Last month saw the case of Owens -v- Owens come to the Supreme Court, and with it the growing call for divorce reform and the introduction of a no fault option.
In the case of case of Mr and Mrs Owens, Mrs Owens applied for a divorce on the basis of Mr Owens’ unreasonable behaviour. Instead of allowing the divorce to proceed uncontested, Mr Owens chose to defend Mrs Owens’ divorce petition disputing the allegations of his unreasonable behaviour which Mrs Owens had set out.
When the matter came to court, the High Court and the Court of Appeal both rejected Mrs Owens’ divorce petition on the basis that Mr Owens’ behaviour appeared to be in line with what was to be expected in married life.
Mrs Owens subsequently took her case to the Supreme Court for determination.
If the Supreme Court finds in Mr Owens’ favour then Mrs Owens will potentially be tied into the marriage until 2020 when she and Mr Owens would have been separated for 5 years.
Is it right to keep one spouse locked into a marriage which they would like to get out of?
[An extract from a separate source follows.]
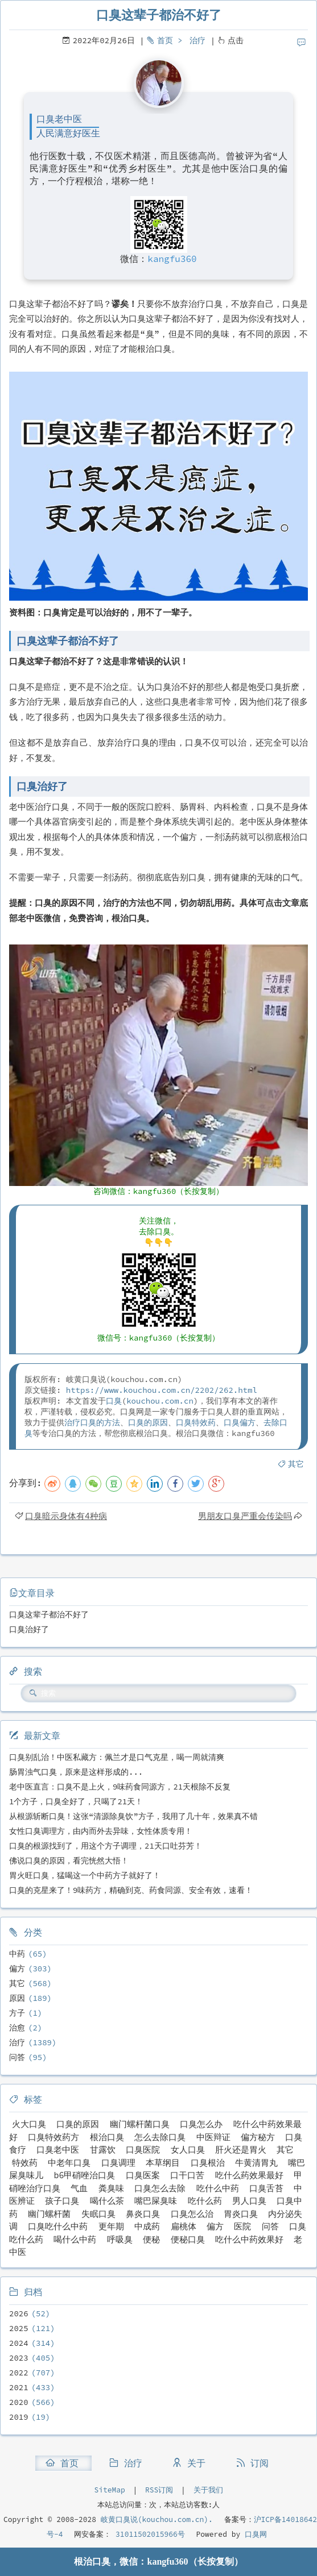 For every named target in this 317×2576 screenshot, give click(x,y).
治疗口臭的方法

Under the current divorce law a spouse wanting a divorce must be able to demonstrate that the marriage has irretrievably broken down. This can be proved in one of five ways. Three of these ways require allegations of fault; adultery, behaviour or desertion (for two years). The non-fault based ways require a couple to have been living separately and apart for either two or five years. A two year separation requires the consent of both parties, whereas a five year separation does not. Five years is however a long time to have to be tied into a loveless marriage.
The case of Owens and Owens is quite unusual in that Mr Owens chose to defend the divorce. Had he not done so then it is likely the divorce would have been granted as a matter of course and the case would have been unremarkable. As Mr Owens chose to defend the divorce and dispute the allegations of his unreasonable behaviour, the allegations have been subject to greater scrutiny in order to test whether they actually meet the standard required for a divorce. Both the High Court, and the Court of Appeal, did not consider them to meet such a standard.
Divorce reform and the introduction of a no fault divorce option would potentially avoid cases such as Mr and Mrs Owens’. The current fault based divorce system was created a long time ago. This system is now increasingly seen as being outdated and unfair, often bringing with it acrimony which undoubtedly has the resulting effect of causing greater disputes in relation to children and money.
Divorce is already a stressful and emotionally demanding process without the law requiring couples to find fault with each other. Couples money, time, and emotions could be much better invested by an encouragement to work together instead of being polarised apart.
Whatever the outcome in Owens and Owens, the Supreme Court will be unable to fix the underlying problem. A change in the actual law requires an act of Parliament. Hopefully however the case will serve to keep this issue in the public eye and reform may one day be achieved.